• What the task asks: The required output is the exact run of lines below that opens at the line with "Control de peso" and closes at the line with "Desinfección de pers".

Dataset entries
────────
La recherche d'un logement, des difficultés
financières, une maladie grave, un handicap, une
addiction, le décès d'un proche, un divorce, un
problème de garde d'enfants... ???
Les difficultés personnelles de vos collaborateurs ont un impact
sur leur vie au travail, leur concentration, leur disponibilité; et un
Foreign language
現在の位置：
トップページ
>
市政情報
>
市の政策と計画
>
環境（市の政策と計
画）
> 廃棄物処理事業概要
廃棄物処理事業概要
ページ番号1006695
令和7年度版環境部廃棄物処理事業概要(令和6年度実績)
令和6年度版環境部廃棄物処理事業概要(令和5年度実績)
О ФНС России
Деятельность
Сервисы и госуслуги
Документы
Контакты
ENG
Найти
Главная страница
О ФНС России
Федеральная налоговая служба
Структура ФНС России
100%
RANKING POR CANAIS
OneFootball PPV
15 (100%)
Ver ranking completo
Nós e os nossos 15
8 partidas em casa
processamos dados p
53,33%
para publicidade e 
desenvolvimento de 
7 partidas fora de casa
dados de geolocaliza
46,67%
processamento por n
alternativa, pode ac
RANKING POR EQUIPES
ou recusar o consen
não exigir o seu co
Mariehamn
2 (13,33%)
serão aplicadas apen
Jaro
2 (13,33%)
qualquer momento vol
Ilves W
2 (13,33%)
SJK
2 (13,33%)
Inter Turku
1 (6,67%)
────────
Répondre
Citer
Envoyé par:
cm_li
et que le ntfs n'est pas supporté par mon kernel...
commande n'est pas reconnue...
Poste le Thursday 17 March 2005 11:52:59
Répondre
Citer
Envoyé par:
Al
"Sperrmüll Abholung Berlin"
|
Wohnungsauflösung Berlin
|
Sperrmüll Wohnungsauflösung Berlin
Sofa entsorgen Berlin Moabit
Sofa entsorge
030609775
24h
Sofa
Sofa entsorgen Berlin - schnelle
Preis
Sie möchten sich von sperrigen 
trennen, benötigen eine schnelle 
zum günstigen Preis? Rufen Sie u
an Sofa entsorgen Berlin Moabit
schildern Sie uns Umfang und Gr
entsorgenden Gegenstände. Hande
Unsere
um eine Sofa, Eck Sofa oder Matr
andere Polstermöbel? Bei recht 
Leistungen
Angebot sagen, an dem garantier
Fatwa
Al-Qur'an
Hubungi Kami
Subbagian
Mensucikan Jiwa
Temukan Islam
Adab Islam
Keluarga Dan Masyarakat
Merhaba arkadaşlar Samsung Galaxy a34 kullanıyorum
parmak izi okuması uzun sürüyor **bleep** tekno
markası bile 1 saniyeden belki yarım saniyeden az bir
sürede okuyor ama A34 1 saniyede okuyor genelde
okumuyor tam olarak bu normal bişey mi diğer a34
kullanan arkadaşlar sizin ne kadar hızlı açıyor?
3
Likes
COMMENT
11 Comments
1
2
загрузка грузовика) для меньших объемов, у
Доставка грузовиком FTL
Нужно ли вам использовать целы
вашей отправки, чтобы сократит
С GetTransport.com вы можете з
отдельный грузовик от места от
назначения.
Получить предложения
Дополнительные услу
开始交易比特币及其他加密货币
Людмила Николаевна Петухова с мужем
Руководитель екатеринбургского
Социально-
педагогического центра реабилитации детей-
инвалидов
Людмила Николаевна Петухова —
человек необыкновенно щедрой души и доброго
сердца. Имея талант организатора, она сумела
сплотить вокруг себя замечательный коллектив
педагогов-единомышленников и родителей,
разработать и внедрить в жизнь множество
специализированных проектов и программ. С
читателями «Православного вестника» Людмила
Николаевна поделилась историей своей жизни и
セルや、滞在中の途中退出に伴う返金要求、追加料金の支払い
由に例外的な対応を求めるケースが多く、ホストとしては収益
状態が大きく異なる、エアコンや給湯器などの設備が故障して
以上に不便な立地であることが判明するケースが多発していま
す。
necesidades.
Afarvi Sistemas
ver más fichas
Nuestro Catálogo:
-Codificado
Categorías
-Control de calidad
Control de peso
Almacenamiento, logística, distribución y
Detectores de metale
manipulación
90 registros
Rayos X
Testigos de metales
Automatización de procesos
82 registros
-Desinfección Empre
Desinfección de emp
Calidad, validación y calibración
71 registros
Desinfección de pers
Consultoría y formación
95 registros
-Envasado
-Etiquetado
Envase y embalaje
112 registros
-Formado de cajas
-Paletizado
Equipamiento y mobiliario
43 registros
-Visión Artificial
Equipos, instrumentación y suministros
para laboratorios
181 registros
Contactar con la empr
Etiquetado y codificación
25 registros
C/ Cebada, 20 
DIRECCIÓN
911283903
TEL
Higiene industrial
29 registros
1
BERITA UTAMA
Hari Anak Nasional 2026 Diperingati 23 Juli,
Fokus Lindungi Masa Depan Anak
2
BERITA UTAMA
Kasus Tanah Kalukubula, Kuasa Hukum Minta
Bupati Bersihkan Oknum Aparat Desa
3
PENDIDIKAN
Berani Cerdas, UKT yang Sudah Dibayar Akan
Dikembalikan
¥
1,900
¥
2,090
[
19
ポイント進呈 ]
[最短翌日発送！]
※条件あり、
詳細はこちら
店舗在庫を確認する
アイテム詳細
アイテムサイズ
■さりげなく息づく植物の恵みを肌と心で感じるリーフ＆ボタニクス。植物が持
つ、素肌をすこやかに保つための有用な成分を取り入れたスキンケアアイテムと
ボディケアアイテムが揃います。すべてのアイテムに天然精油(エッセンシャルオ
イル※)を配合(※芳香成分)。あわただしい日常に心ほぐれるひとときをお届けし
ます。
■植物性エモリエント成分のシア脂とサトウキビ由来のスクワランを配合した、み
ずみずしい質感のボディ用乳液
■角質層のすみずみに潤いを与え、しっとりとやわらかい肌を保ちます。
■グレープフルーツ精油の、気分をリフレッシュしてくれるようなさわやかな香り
────────
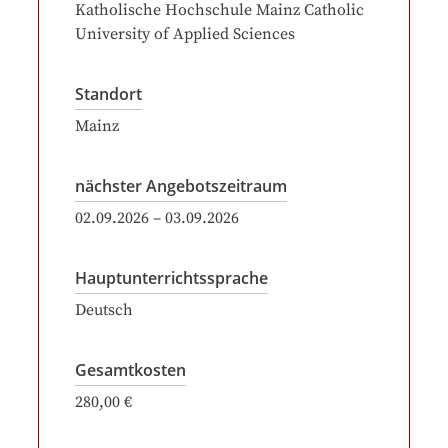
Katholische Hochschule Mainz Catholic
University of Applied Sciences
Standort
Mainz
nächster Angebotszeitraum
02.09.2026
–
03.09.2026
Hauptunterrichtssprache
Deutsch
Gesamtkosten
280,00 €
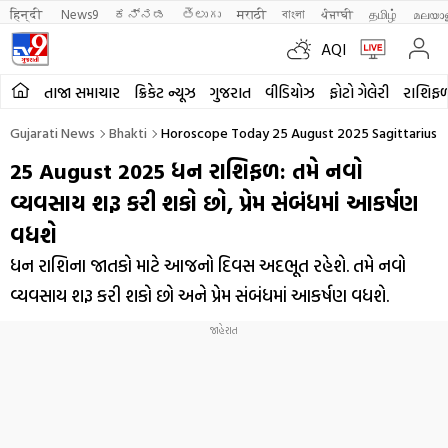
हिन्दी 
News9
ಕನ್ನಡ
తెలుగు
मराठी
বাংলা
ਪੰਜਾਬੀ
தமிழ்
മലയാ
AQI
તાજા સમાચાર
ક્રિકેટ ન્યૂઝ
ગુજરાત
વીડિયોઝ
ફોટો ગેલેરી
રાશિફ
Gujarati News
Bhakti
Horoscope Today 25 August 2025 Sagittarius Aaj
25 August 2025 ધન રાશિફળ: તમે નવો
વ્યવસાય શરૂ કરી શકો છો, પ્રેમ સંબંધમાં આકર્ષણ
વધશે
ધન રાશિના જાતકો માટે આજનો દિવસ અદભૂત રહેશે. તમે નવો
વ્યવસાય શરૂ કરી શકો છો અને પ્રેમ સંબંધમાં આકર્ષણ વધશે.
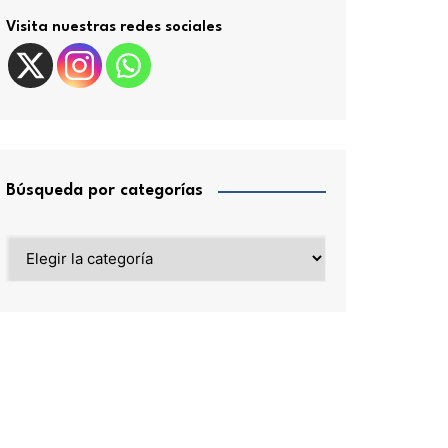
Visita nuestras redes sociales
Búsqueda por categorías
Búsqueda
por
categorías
────────
• Result of the task:
Control de peso
Almacenamiento, logística, distribución y
Detectores de metale
manipulación
90 registros
Rayos X
Testigos de metales
Automatización de procesos
82 registros
-Desinfección Empre
Desinfección de emp
Calidad, validación y calibración
71 registros
Desinfección de pers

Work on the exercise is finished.